Using AV-HuBERT encoder with parameters: 325136104
Adding gated x attn layers
Adding gated x attn layers
Adding gated x attn layers
Adding gated x attn layers
Adding gated x attn layers
Adding gated x attn layers
Adding gated x attn layers
Adding gated x attn layers
Adding gated x attn layers
Adding gated x attn layers
Adding gated x attn layers
Adding gated x attn layers
Loading checkpoint
dict_keys(['state_dict'])


In [None]:
from utils import load_video_feats
def decode_audio_video(audio, video_path, model, lang="en"):
    # Note: we don't pad the audio to 30s
    mel = whisper.log_mel_spectrogram(audio).to(model.device)

    video = load_video_feats(video_path, train=False)
    video = torch.tensor(video.astype(np.float32))
    video = video.unsqueeze(0).permute((0, 4, 1, 2, 3)).contiguous() # [B, T, H, W, C] -> [B, C, T, H, W]
    video = video.half().to(model.device) if torch.cuda.is_available() else video
    # print(audio.shape, audio.dtype)
    # print(video.shape, video.dtype)

    model.eval() # AV-HuBERT batch norm and dropout
    options = whisper.DecodingOptions(fp16 = True if torch.cuda.is_available() else False,
                                      language=lang, without_timestamps=True, beam_size=1)
    pred = model.decode(mel, options, video).text
    return pred

### En Transcription

In [None]:
result = decode_audio_video(clean_input, mouth_roi_path, whisper_flamingo_en_x_small)
print("Transcribing original input : {}".format(result))

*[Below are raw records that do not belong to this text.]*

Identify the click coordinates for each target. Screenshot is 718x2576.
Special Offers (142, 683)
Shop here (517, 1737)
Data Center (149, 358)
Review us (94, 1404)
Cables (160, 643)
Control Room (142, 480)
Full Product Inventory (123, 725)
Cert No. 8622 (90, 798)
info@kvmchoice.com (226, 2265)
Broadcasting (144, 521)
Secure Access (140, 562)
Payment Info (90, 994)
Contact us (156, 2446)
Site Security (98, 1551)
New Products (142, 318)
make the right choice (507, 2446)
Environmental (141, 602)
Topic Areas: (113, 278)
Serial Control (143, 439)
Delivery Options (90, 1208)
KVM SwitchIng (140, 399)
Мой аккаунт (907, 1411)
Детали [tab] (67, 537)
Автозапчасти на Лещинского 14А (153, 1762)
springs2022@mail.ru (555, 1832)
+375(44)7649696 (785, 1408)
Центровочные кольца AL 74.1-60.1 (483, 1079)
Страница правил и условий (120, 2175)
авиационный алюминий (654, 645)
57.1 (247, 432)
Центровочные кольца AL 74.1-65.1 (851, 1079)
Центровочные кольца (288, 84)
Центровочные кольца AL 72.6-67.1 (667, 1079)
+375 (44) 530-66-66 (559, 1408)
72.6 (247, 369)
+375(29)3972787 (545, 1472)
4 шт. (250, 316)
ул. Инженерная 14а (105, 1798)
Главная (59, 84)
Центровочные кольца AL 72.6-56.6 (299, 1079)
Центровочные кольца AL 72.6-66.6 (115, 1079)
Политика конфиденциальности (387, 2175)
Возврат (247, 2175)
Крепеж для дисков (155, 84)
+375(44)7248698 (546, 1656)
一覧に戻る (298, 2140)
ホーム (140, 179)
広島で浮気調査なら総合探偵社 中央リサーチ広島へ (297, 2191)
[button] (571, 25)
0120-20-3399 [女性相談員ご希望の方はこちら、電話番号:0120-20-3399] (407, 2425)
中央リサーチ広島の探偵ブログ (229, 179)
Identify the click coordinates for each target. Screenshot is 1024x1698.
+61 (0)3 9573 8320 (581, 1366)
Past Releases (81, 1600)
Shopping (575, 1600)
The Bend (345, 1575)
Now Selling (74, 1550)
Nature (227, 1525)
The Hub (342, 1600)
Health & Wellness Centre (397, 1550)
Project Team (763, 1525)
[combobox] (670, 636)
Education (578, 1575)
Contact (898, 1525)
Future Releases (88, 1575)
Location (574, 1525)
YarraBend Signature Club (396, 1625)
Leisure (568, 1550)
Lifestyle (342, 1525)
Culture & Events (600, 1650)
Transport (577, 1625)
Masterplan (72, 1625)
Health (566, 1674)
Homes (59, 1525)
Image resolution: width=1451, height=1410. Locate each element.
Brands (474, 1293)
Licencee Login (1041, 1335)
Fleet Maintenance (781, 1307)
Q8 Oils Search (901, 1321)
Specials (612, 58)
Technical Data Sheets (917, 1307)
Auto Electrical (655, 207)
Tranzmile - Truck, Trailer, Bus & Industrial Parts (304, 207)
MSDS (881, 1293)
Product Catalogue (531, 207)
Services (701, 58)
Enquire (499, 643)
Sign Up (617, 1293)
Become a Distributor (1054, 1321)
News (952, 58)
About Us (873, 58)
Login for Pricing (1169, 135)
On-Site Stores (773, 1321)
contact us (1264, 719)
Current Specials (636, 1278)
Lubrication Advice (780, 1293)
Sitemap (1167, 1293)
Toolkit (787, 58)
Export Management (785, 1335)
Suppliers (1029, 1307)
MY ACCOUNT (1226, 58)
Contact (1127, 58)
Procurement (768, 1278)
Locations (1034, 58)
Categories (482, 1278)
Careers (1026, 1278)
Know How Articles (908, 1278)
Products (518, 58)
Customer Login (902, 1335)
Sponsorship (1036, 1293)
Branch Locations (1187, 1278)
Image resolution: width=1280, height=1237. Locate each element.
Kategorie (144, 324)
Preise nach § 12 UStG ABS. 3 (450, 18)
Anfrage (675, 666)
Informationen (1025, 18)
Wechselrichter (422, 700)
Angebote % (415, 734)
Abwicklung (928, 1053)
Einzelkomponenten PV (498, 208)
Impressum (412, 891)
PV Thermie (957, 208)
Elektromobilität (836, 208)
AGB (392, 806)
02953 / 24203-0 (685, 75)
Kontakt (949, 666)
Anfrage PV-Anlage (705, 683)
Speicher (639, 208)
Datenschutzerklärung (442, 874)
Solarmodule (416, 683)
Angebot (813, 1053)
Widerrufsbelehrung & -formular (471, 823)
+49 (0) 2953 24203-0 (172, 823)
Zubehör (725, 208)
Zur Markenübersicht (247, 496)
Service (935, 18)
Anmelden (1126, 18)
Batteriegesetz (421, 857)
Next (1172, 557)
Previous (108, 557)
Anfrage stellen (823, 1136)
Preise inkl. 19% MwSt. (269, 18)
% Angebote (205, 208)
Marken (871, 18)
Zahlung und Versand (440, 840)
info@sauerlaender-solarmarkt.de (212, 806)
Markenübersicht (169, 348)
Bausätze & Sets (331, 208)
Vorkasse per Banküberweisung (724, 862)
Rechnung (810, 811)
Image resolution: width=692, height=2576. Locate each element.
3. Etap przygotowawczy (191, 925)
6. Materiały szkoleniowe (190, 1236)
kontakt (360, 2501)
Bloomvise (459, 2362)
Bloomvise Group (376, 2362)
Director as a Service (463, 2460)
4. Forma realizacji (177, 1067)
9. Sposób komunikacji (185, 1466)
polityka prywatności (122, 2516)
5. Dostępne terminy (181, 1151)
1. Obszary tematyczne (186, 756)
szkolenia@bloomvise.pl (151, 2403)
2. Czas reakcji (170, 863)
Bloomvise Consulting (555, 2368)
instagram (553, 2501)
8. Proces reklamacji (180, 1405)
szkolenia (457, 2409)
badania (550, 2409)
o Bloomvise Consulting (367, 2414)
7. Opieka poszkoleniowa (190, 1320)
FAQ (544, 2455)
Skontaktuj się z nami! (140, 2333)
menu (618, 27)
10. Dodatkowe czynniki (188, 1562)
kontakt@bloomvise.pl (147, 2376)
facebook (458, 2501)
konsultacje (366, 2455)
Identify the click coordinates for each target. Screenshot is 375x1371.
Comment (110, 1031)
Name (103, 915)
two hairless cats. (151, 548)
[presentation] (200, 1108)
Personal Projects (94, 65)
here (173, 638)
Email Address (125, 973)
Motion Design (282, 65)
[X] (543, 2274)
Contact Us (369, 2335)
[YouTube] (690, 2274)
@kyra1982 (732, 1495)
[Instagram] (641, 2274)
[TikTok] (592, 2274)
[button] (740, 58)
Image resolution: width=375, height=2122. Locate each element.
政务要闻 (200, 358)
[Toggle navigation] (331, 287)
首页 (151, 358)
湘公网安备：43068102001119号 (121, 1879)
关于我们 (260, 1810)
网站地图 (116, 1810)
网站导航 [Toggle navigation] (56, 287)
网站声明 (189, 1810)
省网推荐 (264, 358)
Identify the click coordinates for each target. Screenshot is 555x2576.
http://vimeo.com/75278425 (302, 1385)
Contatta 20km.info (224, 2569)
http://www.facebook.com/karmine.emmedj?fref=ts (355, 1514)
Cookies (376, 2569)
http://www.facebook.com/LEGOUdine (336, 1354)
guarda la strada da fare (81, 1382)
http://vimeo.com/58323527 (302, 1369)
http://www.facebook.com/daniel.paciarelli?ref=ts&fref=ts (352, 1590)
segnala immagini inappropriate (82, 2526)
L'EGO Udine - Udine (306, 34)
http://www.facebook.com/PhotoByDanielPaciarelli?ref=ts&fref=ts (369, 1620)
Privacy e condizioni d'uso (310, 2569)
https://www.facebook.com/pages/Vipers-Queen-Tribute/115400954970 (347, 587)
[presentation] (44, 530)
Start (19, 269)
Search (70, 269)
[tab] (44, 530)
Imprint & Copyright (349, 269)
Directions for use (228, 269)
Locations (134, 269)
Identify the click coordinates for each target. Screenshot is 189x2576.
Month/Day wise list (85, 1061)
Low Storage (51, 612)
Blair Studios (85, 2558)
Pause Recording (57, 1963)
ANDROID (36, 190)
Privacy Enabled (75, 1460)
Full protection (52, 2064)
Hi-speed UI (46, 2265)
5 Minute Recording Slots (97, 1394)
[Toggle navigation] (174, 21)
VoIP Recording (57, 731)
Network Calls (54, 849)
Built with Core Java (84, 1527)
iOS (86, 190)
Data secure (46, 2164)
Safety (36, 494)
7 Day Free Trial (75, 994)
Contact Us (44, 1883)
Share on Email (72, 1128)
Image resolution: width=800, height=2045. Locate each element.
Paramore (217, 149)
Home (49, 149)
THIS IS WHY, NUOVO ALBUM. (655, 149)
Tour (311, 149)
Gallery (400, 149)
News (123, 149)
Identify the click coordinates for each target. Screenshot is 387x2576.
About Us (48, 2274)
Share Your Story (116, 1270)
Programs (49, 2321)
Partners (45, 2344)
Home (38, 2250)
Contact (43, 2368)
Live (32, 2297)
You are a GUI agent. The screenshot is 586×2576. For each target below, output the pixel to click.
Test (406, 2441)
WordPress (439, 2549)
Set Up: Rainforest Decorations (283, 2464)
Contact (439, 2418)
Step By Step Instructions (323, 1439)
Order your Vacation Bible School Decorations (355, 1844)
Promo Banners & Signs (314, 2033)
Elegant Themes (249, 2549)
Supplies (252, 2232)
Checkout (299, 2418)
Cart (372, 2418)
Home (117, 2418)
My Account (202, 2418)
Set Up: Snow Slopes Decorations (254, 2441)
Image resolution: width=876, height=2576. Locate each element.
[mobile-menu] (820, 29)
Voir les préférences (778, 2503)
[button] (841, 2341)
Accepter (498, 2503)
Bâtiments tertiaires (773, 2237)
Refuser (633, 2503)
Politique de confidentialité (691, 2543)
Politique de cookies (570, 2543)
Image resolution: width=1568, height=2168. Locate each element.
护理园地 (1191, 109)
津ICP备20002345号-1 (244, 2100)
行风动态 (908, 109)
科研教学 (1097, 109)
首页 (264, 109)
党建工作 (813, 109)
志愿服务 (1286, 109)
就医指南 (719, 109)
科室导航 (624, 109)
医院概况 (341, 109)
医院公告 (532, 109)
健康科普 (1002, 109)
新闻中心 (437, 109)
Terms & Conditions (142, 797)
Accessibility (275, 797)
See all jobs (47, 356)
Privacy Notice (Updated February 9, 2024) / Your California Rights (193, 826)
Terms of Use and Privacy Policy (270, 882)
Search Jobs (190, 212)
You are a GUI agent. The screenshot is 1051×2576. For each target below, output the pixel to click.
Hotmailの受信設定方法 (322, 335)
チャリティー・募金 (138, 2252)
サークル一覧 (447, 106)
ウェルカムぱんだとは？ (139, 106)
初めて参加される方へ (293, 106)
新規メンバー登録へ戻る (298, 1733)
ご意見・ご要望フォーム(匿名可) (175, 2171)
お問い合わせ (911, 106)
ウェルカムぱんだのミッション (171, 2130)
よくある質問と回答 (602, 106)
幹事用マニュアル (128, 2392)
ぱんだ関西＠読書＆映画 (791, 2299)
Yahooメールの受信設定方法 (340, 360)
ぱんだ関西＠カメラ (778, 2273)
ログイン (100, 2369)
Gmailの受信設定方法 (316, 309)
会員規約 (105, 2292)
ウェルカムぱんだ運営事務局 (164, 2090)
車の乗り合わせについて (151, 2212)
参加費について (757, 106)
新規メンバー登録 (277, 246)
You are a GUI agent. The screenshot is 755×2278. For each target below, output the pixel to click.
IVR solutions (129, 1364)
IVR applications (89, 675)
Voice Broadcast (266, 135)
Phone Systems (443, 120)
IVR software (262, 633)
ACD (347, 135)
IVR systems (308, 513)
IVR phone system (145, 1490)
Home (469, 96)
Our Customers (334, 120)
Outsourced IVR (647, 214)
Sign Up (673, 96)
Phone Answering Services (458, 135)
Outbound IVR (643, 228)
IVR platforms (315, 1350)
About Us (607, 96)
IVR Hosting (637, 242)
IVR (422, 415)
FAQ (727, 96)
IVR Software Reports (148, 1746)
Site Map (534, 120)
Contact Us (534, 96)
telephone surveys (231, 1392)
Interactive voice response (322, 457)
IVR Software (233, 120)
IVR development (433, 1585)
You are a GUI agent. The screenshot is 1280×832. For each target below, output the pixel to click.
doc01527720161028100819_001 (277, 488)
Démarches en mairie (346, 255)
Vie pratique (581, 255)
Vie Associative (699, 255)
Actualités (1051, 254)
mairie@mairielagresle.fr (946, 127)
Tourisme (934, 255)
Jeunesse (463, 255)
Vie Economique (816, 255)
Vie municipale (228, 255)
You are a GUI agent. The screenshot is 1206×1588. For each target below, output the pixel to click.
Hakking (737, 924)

Transcribing original input : it's using past experience based on similar situations to try to make meaning


In [None]:
result = decode_audio_video(noisy_input, mouth_roi_path, whisper_flamingo_en_x_small)
print("Transcribing noisy input : {}".format(result))

Transcribing noisy input : it's using past experience based on similar situations to try and make meaning


### En-Russian Translation

In [None]:
result = decode_audio_video(clean_input, mouth_roi_path, whisper_flamingo_en_x_small, lang='ru')
print("Translating original input : {}".format(result))

Translating original input : Он использует прошлые опыты на основе подобных ситуаций, чтобы попытаться сделать смысл.


In [None]:
result = decode_audio_video(noisy_input, mouth_roi_path, whisper_flamingo_en_x_small, lang='ru')
print("Translating noisy input : {}".format(result))

Translating noisy input : Она использует паспорту, основанную на внутренних ситуациях, чтобы попытаться изменить музыку.